Em termos de leis, o Congresso Nacional brasileiro está analisando um projeto para criar um Marco Legal das Startups. Esse tipo de legislação pode incentivar investimentos no país?

Em geral, temos visto um número grande de iniciativas nesse sentido. No setor financeiro, há algumas regulamentações para fintechs, e não só no Brasil, mas em vários outros países da região. Isso é positivo, porque permite que companhias lancem novos serviços, tornando o mercado mais competitivo e beneficiando os consumidores com preços mais baixos e serviços melhores.
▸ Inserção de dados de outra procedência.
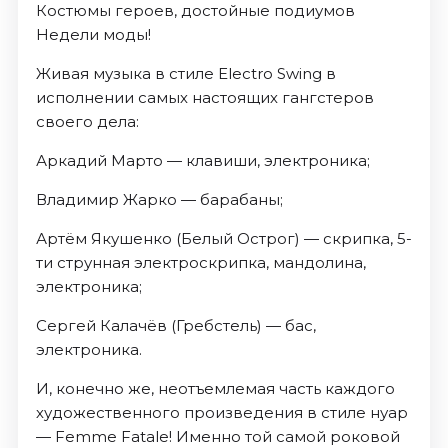
Костюмы героев, достойные подиумов
Недели моды!
Живая музыка в стиле Electro Swing в
исполнении самых настоящих гангстеров
своего дела:
Аркадий Марто — клавиши, электроника;
Владимир Жарко — барабаны;
Артём Якушенко (Белый Острог) — скрипка, 5-
ти струнная электроскрипка, мандолина,
электроника;
Сергей Калачёв (Гребстель) — бас,
электроника.
И, конечно же, неотъемлемая часть каждого
художественного произведения в стиле нуар
— Femme Fatale! Именно той самой роковой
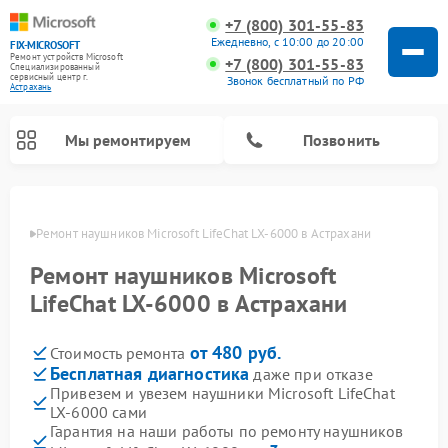
+7 (800) 301-55-83
Ежедневно, с 10:00 до 20:00
FIX-MICROSOFT
Ремонт устройств Microsoft
+7 (800) 301-55-83
Специализированный
cервисный центр г.
Звонок бесплатный по РФ
Астрахань
Мы ремонтируем
Позвонить
ахани
Ремонт наушников Microsoft LifeChat LX-6000 в Астрахани
Ремонт наушников Microsoft
LifeChat LX-6000 в Астрахани
от 480 руб.
Стоимость ремонта
Бесплатная диагностика
даже при отказе
Привезем и увезем наушники Microsoft LifeChat
LX-6000 сами
Гарантия на наши работы по ремонту наушников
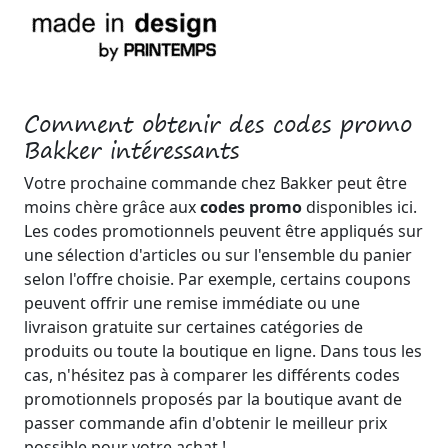
Comment obtenir des codes promo
Bakker intéressants
Votre prochaine commande chez Bakker peut être
moins chère grâce aux
codes promo
disponibles ici.
Les codes promotionnels peuvent être appliqués sur
une sélection d'articles ou sur l'ensemble du panier
selon l'offre choisie. Par exemple, certains coupons
peuvent offrir une remise immédiate ou une
livraison gratuite sur certaines catégories de
produits ou toute la boutique en ligne. Dans tous les
cas, n'hésitez pas à comparer les différents codes
promotionnels proposés par la boutique avant de
passer commande afin d'obtenir le meilleur prix
possible pour votre achat !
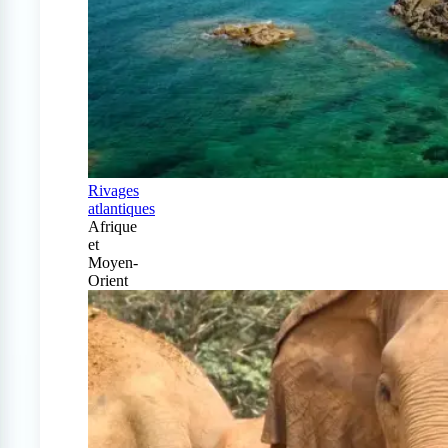
Rivages
atlantiques
Afrique
et
Moyen-
Orient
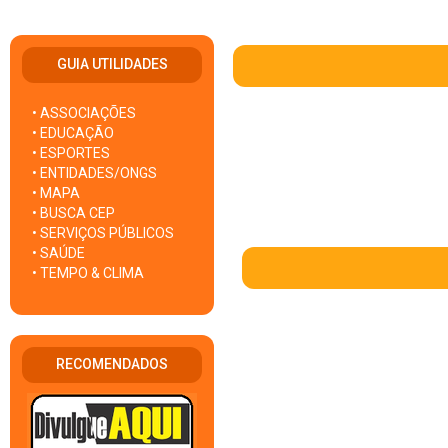
GUIA UTILIDADES
• ASSOCIAÇÕES
• EDUCAÇÃO
• ESPORTES
• ENTIDADES/ONGS
• MAPA
• BUSCA CEP
• SERVIÇOS PÚBLICOS
• SAÚDE
• TEMPO & CLIMA
RECOMENDADOS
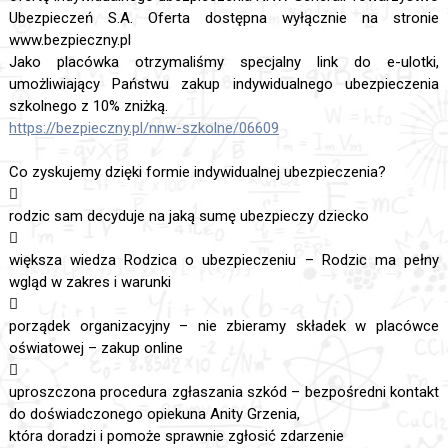
Ubezpieczeń S.A. Oferta dostępna wyłącznie na stronie
www.bezpieczny.pl
Jako placówka otrzymaliśmy specjalny link do e-ulotki,
umożliwiający Państwu zakup indywidualnego ubezpieczenia
szkolnego z 10% zniżką.
https://bezpieczny.pl/nnw-szkolne/06609
Co zyskujemy dzięki formie indywidualnej ubezpieczenia?

rodzic sam decyduje na jaką sumę ubezpieczy dziecko

większa wiedza Rodzica o ubezpieczeniu – Rodzic ma pełny
wgląd w zakres i warunki

porządek organizacyjny – nie zbieramy składek w placówce
oświatowej – zakup online

uproszczona procedura zgłaszania szkód – bezpośredni kontakt
do doświadczonego opiekuna Anity Grzenia,
która doradzi i pomoże sprawnie zgłosić zdarzenie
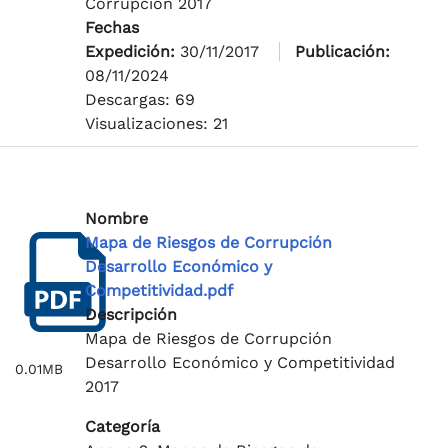
Corrupción 2017
Fechas
Expedición:
30/11/2017
Publicación:
08/11/2024
Descargas: 69
Visualizaciones: 21
Nombre
Mapa de Riesgos de Corrupción
Desarrollo Económico y
Competitividad.pdf
Descripción
Mapa de Riesgos de Corrupción
Desarrollo Económico y Competitividad
0.01MB
2017
Categoría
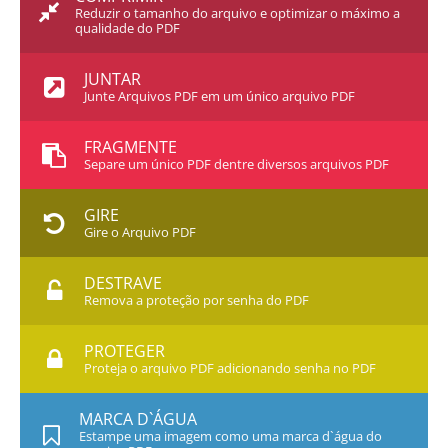
Reduzir o tamanho do arquivo e optimizar o máximo a
qualidade do PDF
JUNTAR
Junte Arquivos PDF em um único arquivo PDF
FRAGMENTE
Separe um único PDF dentre diversos arquivos PDF
GIRE
Gire o Arquivo PDF
DESTRAVE
Remova a proteção por senha do PDF
PROTEGER
Proteja o arquivo PDF adicionando senha no PDF
MARCA D`ÁGUA
Estampe uma imagem como uma marca d`água do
Toda iniciativa que remova os empecilhos para se começar uma companhia — sabemos que há alguns processos burocráticos nos países — e ajude o empreendedor a navegar durante os primeiros anos de negócio é algo que encorajamos. É positivo para os consumidores e para a economia.

Em 2020, tivemos cinco novas empresas avaliadas em mais de 1 bilhão de dólares na América Latina. Na sua opinião, em quais setores estão os próximos unicórnios da região?

É muito animador ver nas últimas décadas tanto VCs e como fundos de private equity ajudando a desenvolver negócios bilionários. Atingir o valuation de 1 bilhão de dólares é o indicador de que uma companhia está indo para a direção certa, mas o mais importante é que essas companhias estão criando novos produtos e serviços através da inovação. Há cerca de 15 unicórnios na América Latina, muitos dos quais nascidos no Brasil. Fintech é uma das áreas que originou vários unicórnios, assim como marketplaces, que permitem que compradores e vendedores se conectem em diferentes indústrias, como no mercado imobiliário e automotivo. Softwares relacionados a alimentação, varejo e e-commerce também deram origem a unicórnios na região. Acredito que haverá muitos mais surgindo nos próximos anos.